Once I got to LA, and Meina went off back to Philly, I spoke to my therapist here, and she said the trauma I blocked with the barber when I was nine, plus the cop pulling me over, Meina crying about that, and then some of my friends not being empathetic to my experience, were all further traumas. She said I'd jump around the grieving process.
"You'll go from sadness to anger to feeling vulnerable. You'll just hop around these things, until you don't. So just let yourself go through it."
That made me feel better. At least I knew it was normal to have this reaction.
Tomorrow, Aaron and I film one of our friends and her two sons for the film. They are supposed to be my mom and I at different ages. I'm curious how it'll go.

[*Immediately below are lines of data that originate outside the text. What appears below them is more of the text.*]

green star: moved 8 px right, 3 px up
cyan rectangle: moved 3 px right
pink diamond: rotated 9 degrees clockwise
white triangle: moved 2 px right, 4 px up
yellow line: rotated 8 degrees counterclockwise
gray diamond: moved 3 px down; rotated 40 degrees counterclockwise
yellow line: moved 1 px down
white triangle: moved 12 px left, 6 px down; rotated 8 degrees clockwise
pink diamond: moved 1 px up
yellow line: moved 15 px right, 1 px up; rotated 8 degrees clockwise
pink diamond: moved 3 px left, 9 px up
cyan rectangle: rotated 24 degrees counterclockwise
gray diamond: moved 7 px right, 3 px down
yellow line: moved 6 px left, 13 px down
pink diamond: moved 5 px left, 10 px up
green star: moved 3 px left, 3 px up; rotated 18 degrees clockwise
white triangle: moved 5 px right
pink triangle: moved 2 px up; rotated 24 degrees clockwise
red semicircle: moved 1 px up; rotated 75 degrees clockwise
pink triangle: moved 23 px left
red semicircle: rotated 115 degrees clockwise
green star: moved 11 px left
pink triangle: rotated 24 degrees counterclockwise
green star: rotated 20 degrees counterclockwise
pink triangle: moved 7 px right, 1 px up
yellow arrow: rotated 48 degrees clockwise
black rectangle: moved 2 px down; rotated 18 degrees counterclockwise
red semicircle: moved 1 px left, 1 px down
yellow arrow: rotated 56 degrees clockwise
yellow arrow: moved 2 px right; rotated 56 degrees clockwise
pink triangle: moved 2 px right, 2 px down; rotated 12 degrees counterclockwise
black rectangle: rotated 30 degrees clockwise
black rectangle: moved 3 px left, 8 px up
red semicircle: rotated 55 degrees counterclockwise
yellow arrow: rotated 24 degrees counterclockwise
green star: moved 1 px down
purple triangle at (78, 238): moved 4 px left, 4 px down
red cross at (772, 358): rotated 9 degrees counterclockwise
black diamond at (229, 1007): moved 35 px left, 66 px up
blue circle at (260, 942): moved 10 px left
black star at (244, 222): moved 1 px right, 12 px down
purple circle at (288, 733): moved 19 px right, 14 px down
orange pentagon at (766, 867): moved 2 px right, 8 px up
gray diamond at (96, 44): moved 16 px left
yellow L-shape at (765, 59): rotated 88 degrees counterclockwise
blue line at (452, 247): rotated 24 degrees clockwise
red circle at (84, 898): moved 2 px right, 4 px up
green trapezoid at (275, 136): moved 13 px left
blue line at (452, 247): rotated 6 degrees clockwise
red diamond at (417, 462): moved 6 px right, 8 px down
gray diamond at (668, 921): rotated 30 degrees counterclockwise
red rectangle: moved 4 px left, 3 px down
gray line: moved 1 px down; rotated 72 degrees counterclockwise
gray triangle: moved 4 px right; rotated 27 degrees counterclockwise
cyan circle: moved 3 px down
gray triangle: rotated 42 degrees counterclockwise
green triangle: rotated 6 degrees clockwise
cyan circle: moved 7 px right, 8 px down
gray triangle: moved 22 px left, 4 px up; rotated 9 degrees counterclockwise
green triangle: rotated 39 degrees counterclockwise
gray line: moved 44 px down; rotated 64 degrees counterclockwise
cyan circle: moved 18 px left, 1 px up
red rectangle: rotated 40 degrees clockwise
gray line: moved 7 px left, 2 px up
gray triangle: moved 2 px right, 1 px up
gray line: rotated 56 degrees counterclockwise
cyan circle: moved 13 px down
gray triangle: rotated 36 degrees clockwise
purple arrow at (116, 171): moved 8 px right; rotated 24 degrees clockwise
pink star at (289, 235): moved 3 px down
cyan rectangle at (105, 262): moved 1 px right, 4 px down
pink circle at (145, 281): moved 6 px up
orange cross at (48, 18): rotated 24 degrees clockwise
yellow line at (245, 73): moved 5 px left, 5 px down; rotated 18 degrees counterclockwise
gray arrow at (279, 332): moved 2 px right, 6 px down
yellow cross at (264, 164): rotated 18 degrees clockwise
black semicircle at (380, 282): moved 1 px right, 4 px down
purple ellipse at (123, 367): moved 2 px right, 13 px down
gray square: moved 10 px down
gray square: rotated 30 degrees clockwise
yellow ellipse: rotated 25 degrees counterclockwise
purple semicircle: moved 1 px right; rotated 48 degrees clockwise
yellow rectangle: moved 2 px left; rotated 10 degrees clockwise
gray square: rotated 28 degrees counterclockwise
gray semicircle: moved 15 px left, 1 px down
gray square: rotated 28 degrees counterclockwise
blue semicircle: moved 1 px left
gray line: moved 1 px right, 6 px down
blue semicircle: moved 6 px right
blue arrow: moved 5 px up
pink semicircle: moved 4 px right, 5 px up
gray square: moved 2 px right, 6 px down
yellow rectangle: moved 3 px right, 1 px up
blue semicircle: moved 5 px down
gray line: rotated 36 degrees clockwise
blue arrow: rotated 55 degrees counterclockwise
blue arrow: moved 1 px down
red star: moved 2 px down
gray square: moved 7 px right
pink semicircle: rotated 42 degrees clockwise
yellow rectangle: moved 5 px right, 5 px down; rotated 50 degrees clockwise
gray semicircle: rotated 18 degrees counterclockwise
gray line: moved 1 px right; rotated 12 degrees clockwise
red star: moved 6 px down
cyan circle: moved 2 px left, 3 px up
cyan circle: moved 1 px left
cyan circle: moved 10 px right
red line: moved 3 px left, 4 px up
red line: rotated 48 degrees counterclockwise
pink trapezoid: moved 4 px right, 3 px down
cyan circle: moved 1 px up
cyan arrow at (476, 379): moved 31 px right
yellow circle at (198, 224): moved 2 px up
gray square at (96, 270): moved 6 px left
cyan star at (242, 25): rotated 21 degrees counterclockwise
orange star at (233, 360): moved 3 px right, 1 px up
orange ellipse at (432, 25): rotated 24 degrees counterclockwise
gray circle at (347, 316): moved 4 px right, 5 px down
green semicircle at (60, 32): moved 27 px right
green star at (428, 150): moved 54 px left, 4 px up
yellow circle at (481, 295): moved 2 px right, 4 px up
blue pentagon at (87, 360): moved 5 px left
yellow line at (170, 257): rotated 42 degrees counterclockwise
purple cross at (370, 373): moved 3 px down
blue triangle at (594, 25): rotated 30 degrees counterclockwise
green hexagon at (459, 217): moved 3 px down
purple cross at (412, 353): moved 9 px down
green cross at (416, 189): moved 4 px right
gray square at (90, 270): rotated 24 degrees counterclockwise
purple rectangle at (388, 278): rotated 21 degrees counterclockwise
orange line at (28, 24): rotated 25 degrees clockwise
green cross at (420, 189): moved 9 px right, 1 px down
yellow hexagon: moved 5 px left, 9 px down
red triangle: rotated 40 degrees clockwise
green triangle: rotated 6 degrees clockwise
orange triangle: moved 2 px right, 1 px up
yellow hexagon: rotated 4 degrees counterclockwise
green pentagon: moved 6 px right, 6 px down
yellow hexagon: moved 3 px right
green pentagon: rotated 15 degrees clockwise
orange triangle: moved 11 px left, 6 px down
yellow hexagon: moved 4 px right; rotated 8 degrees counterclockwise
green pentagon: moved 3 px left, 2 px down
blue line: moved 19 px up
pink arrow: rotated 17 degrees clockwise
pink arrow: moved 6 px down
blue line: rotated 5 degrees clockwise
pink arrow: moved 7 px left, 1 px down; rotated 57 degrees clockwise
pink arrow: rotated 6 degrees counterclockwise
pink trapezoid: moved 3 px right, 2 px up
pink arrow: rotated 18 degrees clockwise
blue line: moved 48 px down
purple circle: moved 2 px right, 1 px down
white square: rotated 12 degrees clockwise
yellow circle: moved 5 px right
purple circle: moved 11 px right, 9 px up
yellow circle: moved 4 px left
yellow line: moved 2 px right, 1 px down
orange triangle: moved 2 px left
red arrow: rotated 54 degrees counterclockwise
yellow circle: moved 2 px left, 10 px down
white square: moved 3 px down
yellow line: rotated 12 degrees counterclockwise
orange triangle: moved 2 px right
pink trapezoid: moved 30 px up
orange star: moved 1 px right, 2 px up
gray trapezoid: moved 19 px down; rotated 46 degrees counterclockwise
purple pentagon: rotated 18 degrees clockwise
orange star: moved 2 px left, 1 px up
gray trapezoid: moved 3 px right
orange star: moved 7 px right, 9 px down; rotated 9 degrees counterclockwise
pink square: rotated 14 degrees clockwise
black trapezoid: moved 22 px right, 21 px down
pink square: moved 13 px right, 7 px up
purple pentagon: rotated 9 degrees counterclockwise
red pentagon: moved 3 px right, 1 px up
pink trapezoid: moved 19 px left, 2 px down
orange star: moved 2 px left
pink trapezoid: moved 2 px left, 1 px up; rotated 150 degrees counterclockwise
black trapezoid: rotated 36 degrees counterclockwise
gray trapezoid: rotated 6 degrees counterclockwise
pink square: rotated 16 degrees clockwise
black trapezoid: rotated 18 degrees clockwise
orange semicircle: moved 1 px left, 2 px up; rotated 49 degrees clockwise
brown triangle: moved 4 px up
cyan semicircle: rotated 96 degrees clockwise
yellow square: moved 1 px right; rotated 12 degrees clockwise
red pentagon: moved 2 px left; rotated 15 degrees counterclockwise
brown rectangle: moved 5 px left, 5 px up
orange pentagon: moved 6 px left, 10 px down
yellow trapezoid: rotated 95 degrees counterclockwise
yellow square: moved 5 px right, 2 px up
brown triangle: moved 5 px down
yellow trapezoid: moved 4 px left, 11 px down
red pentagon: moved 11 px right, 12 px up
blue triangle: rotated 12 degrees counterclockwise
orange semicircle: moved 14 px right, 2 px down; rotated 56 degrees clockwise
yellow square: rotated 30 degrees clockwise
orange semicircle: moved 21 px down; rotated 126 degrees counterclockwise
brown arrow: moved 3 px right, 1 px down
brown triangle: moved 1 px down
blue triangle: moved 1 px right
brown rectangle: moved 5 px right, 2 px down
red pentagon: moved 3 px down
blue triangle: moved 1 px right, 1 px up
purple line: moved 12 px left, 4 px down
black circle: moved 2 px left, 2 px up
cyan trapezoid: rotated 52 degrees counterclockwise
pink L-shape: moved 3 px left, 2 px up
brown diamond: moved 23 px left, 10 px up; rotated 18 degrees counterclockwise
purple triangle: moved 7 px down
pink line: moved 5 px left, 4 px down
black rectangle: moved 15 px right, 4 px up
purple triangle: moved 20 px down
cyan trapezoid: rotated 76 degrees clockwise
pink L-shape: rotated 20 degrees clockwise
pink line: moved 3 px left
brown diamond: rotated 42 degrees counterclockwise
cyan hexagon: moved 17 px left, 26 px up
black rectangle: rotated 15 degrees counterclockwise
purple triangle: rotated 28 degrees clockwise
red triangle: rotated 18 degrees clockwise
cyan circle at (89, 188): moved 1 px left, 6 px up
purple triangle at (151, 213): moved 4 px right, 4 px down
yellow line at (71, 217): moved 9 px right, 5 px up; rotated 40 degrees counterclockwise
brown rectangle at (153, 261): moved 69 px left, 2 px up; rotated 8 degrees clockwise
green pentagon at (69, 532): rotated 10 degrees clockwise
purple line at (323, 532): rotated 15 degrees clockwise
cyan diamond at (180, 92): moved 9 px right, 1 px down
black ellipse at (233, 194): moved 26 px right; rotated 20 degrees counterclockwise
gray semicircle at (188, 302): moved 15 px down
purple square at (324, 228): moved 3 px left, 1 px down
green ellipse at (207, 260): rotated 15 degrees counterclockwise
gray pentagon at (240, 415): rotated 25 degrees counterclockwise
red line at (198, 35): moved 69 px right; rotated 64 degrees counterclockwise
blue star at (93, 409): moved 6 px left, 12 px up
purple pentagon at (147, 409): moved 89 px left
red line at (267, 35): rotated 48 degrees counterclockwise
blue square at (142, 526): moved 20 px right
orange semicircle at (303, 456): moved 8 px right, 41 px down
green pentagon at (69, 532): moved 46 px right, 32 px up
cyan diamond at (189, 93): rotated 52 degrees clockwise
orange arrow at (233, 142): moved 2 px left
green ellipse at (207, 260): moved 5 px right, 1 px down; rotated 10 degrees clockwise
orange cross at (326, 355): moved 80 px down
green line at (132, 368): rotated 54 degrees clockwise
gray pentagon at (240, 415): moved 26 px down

Oh, I also got a haircut yesterday. It was so nice. I went to my favorite place on Melrose that I've been going to since 2005. Vous Hair Salon. Yanni owns it, and she wasn't there yesterday, but Angel called me and said to come on through. That was nice. Her and I chatted about the film, and she loved it, and gave me advice about how to deal with things. Then we talked about how open Yanni was.
"I remember," Angel said, "when I first came to cut hair here. I told her I was transexual, and she wanted to know what I looked like all done up. Because I wasn't wearing any make-up -- because that's how I used to be back then -- I'd only do this at night. So, I showed a picture of me done up, and she was like, 'Oh, come to work like that!'"
"Yeah," I said. "Yanni is great like that. She's so open. That's why I've been coming here for so long. I never felt like I'd be turned away."
"Well, we love you. I always tell Yanni when you come in -- what a nice guy you are. I mean, you just change the whole atmosphere in the place."
"That's funny," I said. "It's just being here that makes me feel like I can be myself."